*** Opening Input for this task ***
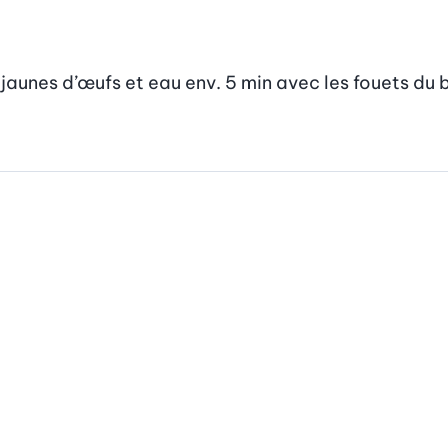
, jaunes d’œufs et eau env. 5 min avec les fouets du 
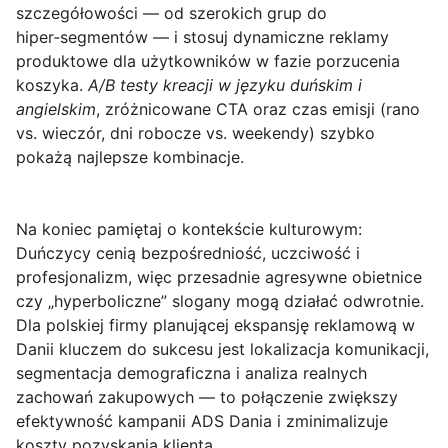
szczegółowości — od szerokich grup do
hiper‑segmentów — i stosuj dynamiczne reklamy
produktowe dla użytkowników w fazie porzucenia
koszyka.
A/B testy kreacji w języku duńskim i
angielskim
, zróżnicowane CTA oraz czas emisji (rano
vs. wieczór, dni robocze vs. weekendy) szybko
pokażą najlepsze kombinacje.
Na koniec pamiętaj o kontekście kulturowym:
Duńczycy cenią bezpośredniość, uczciwość i
profesjonalizm, więc przesadnie agresywne obietnice
czy „hyperboliczne” slogany mogą działać odwrotnie.
Dla polskiej firmy planującej ekspansję reklamową w
Danii kluczem do sukcesu jest lokalizacja komunikacji,
segmentacja demograficzna i analiza realnych
zachowań zakupowych — to połączenie zwiększy
efektywność kampanii ADS Dania i zminimalizuje
koszty pozyskania klienta.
*** Closing Input for this task ***
_Task requirements_
Output, exactly and with nothing else, the lines from the line containing "profesjonalizm, więc przesadnie" to the end of the entries.

_Answer area_
profesjonalizm, więc przesadnie agresywne obietnice
czy „hyperboliczne” slogany mogą działać odwrotnie.
Dla polskiej firmy planującej ekspansję reklamową w
Danii kluczem do sukcesu jest lokalizacja komunikacji,
segmentacja demograficzna i analiza realnych
zachowań zakupowych — to połączenie zwiększy
efektywność kampanii ADS Dania i zminimalizuje
koszty pozyskania klienta.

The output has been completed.